The Importance of Mummified Mice

A few weeks ago I came into the office enthusiastically exclaiming to my colleagues how I came across a couple of mummified mice at work.   A large part of my excitement was the gross factor.  A kind of “let me tell you about MY day” story.  And unless you’re in pest control, mummified mice should not be part of your day.  Just one more glamorous part of graduate studies.

What was I doing?   As part of the public history program here at Western I’m spending the semester as a research assistant at Fanshawe Pioneer Village (FPV) in the northeast of London.  Ten years ago FPV adopted a new strategic plan that emphasized their commitment to collections management and responsible stewardship.  That’s a lot of words to say that FPV has spent the last ten years painstakingly relocating all of their collections from attics and basements to a purpose built facility that makes museum oriented individuals such as myself a tinge green with envy.  It’s like all-I-want-for-Christmas: Museum Edition.  Custom shelving, temperature and humidity control, and heaps of acid free storage materials.  What do you mean that isn’t on your Christmas list too?

This large scale relocation wasn’t easy.  Every object had to be packed up safely for the move, unpacked in the new location, cleaned, identified, researched, cataloged into a database, and photographed.  Finally they had to be safely stored and their location documented for easy access.  Want to know how many chairs Fanshawe has in their collections?  They can tell you; with frightening accuracy.  Along with information such as when that chair was made, where it came from, and what it looks like, all without having to leave the office desk.

The Day of the Mice was an important step in this relocation process.  Not because of the mice themselves, but because it was the day that we finally moved the very last of the collections to a new, safe home.  Ten years after the project was started, and there was finally a light at the end of the tunnel!

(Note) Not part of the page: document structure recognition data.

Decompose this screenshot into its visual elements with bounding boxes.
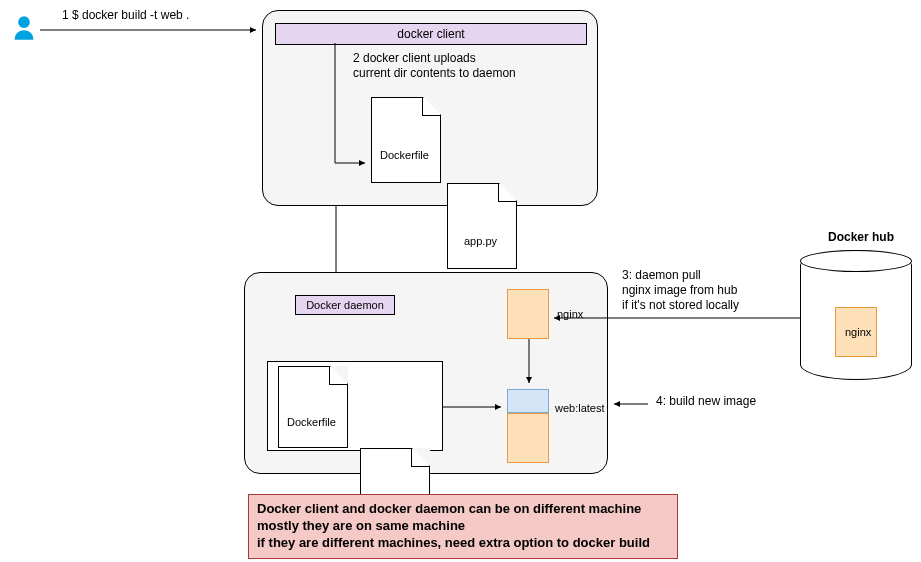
step2-line1: 2 docker client uploads bbox=[353, 51, 476, 67]
file-apppy: app.py bbox=[447, 183, 517, 269]
note-box: Docker client and docker daemon can be o… bbox=[248, 494, 678, 559]
daemon-file-dockerfile-label: Dockerfile bbox=[287, 415, 336, 429]
note-line1: Docker client and docker daemon can be o… bbox=[257, 501, 669, 518]
step3-line1: 3: daemon pull bbox=[622, 268, 701, 284]
arrow-user-to-client bbox=[40, 26, 262, 36]
user-icon bbox=[10, 14, 38, 42]
step3-line3: if it's not stored locally bbox=[622, 298, 739, 314]
file-dockerfile: Dockerfile bbox=[371, 97, 441, 183]
daemon-file-dockerfile: Dockerfile bbox=[278, 366, 348, 448]
daemon-nginx-label: nginx bbox=[557, 307, 583, 321]
docker-daemon-container: Docker daemon Dockerfile app.py nginx we… bbox=[244, 272, 608, 474]
daemon-nginx-image bbox=[507, 289, 549, 339]
docker-daemon-label: Docker daemon bbox=[295, 295, 395, 315]
docker-hub-title: Docker hub bbox=[828, 230, 894, 246]
step1-label: 1 $ docker build -t web . bbox=[62, 8, 189, 24]
note-line3: if they are different machines, need ext… bbox=[257, 535, 669, 552]
hub-nginx-label: nginx bbox=[845, 325, 871, 339]
weblatest-top bbox=[507, 389, 549, 413]
step2-line2: current dir contents to daemon bbox=[353, 66, 516, 82]
docker-client-label: docker client bbox=[275, 23, 587, 45]
note-line2: mostly they are on same machine bbox=[257, 518, 669, 535]
docker-client-container: docker client 2 docker client uploads cu… bbox=[262, 10, 598, 206]
docker-hub-cylinder: nginx bbox=[800, 250, 912, 380]
arrow-files-to-web bbox=[443, 403, 507, 413]
arrow-nginx-to-web bbox=[525, 339, 535, 389]
svg-point-0 bbox=[18, 16, 30, 28]
weblatest-label: web:latest bbox=[555, 401, 605, 415]
arrow-step4 bbox=[608, 400, 650, 410]
daemon-files-group: Dockerfile app.py bbox=[267, 361, 443, 451]
step4-label: 4: build new image bbox=[656, 394, 756, 410]
step3-line2: nginx image from hub bbox=[622, 283, 737, 299]
file-dockerfile-label: Dockerfile bbox=[380, 148, 429, 162]
file-apppy-label: app.py bbox=[464, 234, 497, 248]
weblatest-bottom bbox=[507, 413, 549, 463]
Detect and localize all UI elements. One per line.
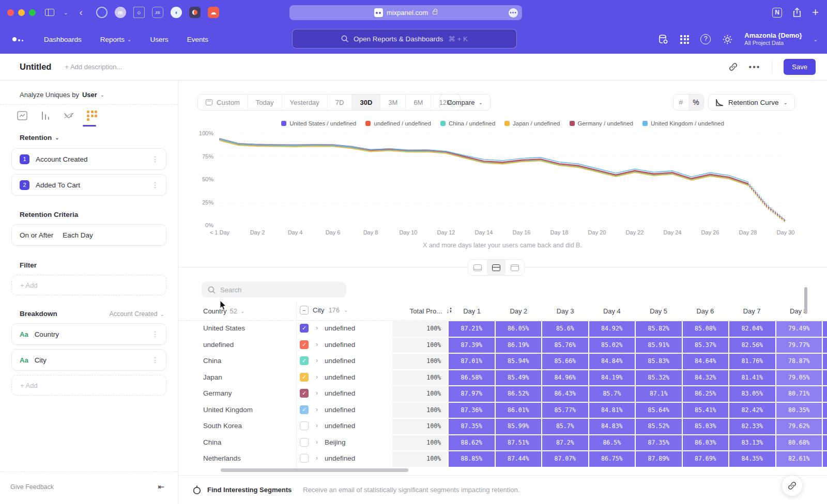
kebab-menu-icon[interactable]: ⋮ — [151, 330, 159, 338]
chevron-down-icon[interactable]: ⌄ — [64, 10, 68, 15]
day-column-header[interactable]: Day 3 — [542, 307, 589, 315]
help-icon[interactable]: ? — [700, 34, 711, 44]
legend-item[interactable]: United Kingdom / undefined — [642, 120, 724, 127]
expand-row-icon[interactable]: › — [316, 438, 318, 446]
retention-cell[interactable]: 86.05% — [496, 321, 542, 337]
table-row[interactable]: Netherlands›undefined100%88.85%87.44%87.… — [178, 451, 827, 467]
retention-cell[interactable]: 84.35% — [729, 451, 775, 467]
retention-cell[interactable]: 85.49% — [496, 370, 542, 386]
nav-users[interactable]: Users — [150, 36, 168, 43]
retention-cell[interactable]: 85.99% — [496, 419, 542, 434]
row-checkbox[interactable]: ✓ — [300, 373, 309, 382]
date-range-3m[interactable]: 3M — [380, 94, 405, 110]
tab-funnels[interactable] — [39, 109, 52, 122]
retention-cell[interactable]: 86.5% — [589, 435, 635, 451]
retention-cell[interactable]: 79.49% — [776, 321, 822, 337]
retention-cell[interactable]: 85.03% — [683, 419, 729, 434]
retention-cell[interactable]: 87.39% — [449, 338, 495, 353]
retention-cell[interactable]: 85.7% — [542, 419, 588, 434]
breakdown-event-dropdown[interactable]: Account Created⌄ — [110, 310, 165, 318]
row-checkbox[interactable]: ✓ — [300, 340, 309, 349]
table-row[interactable]: China✓›undefined100%87.01%85.94%85.66%84… — [178, 353, 827, 370]
row-checkbox[interactable]: ✓ — [300, 356, 309, 365]
more-menu-icon[interactable]: ••• — [749, 62, 761, 72]
step-card-added-to-cart[interactable]: 2 Added To Cart ⋮ — [11, 174, 166, 196]
absolute-values-toggle[interactable]: # — [673, 94, 688, 110]
step-card-account-created[interactable]: 1 Account Created ⋮ — [11, 148, 166, 170]
copy-link-icon[interactable] — [729, 62, 738, 71]
nav-events[interactable]: Events — [187, 36, 208, 43]
retention-cell[interactable]: 81.76% — [729, 354, 775, 369]
collapse-sidebar-icon[interactable]: ⇤ — [158, 482, 164, 492]
retention-cell[interactable]: 85.77% — [542, 403, 588, 418]
day-column-header[interactable]: Day 7 — [729, 307, 775, 315]
retention-cell[interactable]: 87.01% — [449, 354, 495, 369]
expand-row-icon[interactable]: › — [316, 373, 318, 381]
retention-cell[interactable]: 85.91% — [636, 338, 682, 353]
retention-cell[interactable]: 87.89% — [636, 451, 682, 467]
vertical-scrollbar[interactable] — [804, 287, 807, 314]
table-row[interactable]: Germany✓›undefined100%87.97%86.52%86.43%… — [178, 386, 827, 402]
retention-cell[interactable]: 87.44% — [496, 451, 542, 467]
share-link-fab[interactable] — [782, 475, 803, 496]
breakdown-card-country[interactable]: Aa Country ⋮ — [11, 323, 166, 345]
retention-cell[interactable]: 87.07% — [542, 451, 588, 467]
legend-item[interactable]: China / undefined — [440, 120, 495, 127]
legend-item[interactable]: Japan / undefined — [504, 120, 560, 127]
day-column-header[interactable]: Day 4 — [589, 307, 635, 315]
retention-cell[interactable]: 84.64% — [683, 354, 729, 369]
criteria-operator-dropdown[interactable]: On or After — [20, 231, 53, 239]
share-icon[interactable] — [792, 7, 802, 18]
retention-cell[interactable]: 86.43% — [542, 386, 588, 402]
retention-cell[interactable]: 80.35% — [776, 403, 822, 418]
retention-cell[interactable]: 86.01% — [496, 403, 542, 418]
table-row[interactable]: Japan✓›undefined100%86.58%85.49%84.96%84… — [178, 370, 827, 386]
horizontal-scrollbar[interactable] — [221, 468, 408, 472]
retention-cell[interactable]: 85.52% — [636, 419, 682, 434]
table-row[interactable]: China›Beijing100%88.62%87.51%87.2%86.5%8… — [178, 435, 827, 451]
apps-grid-icon[interactable] — [680, 35, 689, 44]
tab-favicon[interactable]: JS — [152, 7, 163, 18]
retention-curve-chart[interactable] — [220, 133, 786, 226]
row-checkbox[interactable]: ✓ — [300, 389, 309, 398]
layout-split-icon[interactable] — [487, 260, 506, 275]
row-checkbox[interactable]: ✓ — [300, 324, 309, 333]
date-range-30d[interactable]: 30D — [351, 94, 380, 110]
give-feedback-link[interactable]: Give Feedback — [10, 483, 54, 491]
retention-cell[interactable]: 82.33% — [729, 419, 775, 434]
legend-item[interactable]: undefined / undefined — [365, 120, 431, 127]
retention-cell[interactable]: 85.83% — [636, 354, 682, 369]
kebab-menu-icon[interactable]: ⋮ — [151, 356, 159, 364]
table-row[interactable]: United Kingdom✓›undefined100%87.36%86.01… — [178, 402, 827, 419]
layout-table-icon[interactable] — [506, 260, 524, 275]
row-checkbox[interactable]: ✓ — [300, 405, 309, 414]
add-breakdown-button[interactable]: + Add — [11, 375, 166, 396]
minimize-window-button[interactable] — [18, 9, 25, 16]
retention-cell[interactable]: 86.52% — [496, 386, 542, 402]
legend-item[interactable]: Germany / undefined — [570, 120, 633, 127]
retention-cell[interactable]: 85.64% — [636, 403, 682, 418]
retention-cell[interactable]: 84.84% — [589, 354, 635, 369]
window-controls[interactable] — [7, 9, 36, 16]
retention-cell[interactable]: 80.71% — [776, 386, 822, 402]
retention-cell[interactable]: 87.51% — [496, 435, 542, 451]
retention-cell[interactable]: 88.62% — [449, 435, 495, 451]
expand-row-icon[interactable]: › — [316, 422, 318, 429]
sidebar-toggle-icon[interactable] — [45, 9, 54, 16]
retention-cell[interactable]: 82.56% — [729, 338, 775, 353]
retention-cell[interactable]: 78.87% — [776, 354, 822, 369]
expand-row-icon[interactable]: › — [316, 454, 318, 462]
row-checkbox[interactable] — [300, 438, 309, 447]
retention-cell[interactable]: 87.35% — [449, 419, 495, 434]
expand-row-icon[interactable]: › — [316, 324, 318, 332]
retention-cell[interactable]: 87.97% — [449, 386, 495, 402]
tab-favicon[interactable]: ☁ — [208, 7, 219, 18]
project-switcher[interactable]: Amazonia {Demo} All Project Data — [744, 32, 802, 47]
tab-insights[interactable] — [16, 109, 29, 122]
nav-reports[interactable]: Reports⌄ — [100, 36, 132, 43]
global-search[interactable]: Open Reports & Dashboards ⌘ + K — [292, 29, 517, 49]
retention-cell[interactable]: 82.42% — [729, 403, 775, 418]
breakdown-card-city[interactable]: Aa City ⋮ — [11, 349, 166, 371]
address-bar[interactable]: mixpanel.com ••• — [289, 5, 522, 20]
retention-section-header[interactable]: Retention⌄ — [20, 134, 59, 141]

There’s a reason that these particular pieces had been left for last.  They were a large pile of paper wrapped packages of lead type.  For anyone who hasn’t dealt with lead type it’s HEAVY, so it’s no surprise that it hadn’t been moved since it had been brought there.  Or that it had been saved for last.  Or that in fifteen years a family of mice had moved in.

It wasn’t pretty.  The lead type itself was fine, but silverfish were present in the paper, the dampness of the basement had caused mold, and of course there was the mouse nest.  I wish I could say that the mummified mice were the most disagreeable part.  But no, the smell was worse.  There’s something special about the smell of a decade of undisturbed mustiness.

But this isn’t a story about grad students dealing with disgusting things.  Well it is, but that’s not the point.  I tell this story because these particular mummified mice give us something to get excited about.  After a decade of hard work, the collections at FPV have all been moved to a safe location, I get an interesting story to tell my friends, and the wee timorous beasties finally get a proper burial.  Meanwhile, that lead type has gone from being a temporary home for for mice and silverfish to something that can be viewed and enjoyed by the public, and having now sorted through hundreds of pounds of the stuff, I can tell you it’s worth the effort.  Lead type is a lot more interesting than it sounds, especially for bibliophiles such as myself.   But if lead type doesn’t float your boat, don’t worry, because thanks to the efforts of FPV staff, there are plenty of other interesting bits of the past that are safely stored for your future enjoyment.  And your children’s enjoyment.  And their children’s enjoyment.

So spare a thought for those mummified mice.  They’re unfortunate casualties in a long battle to preserve pieces of the past for the future.  May they go to the happy wheat field in the sky.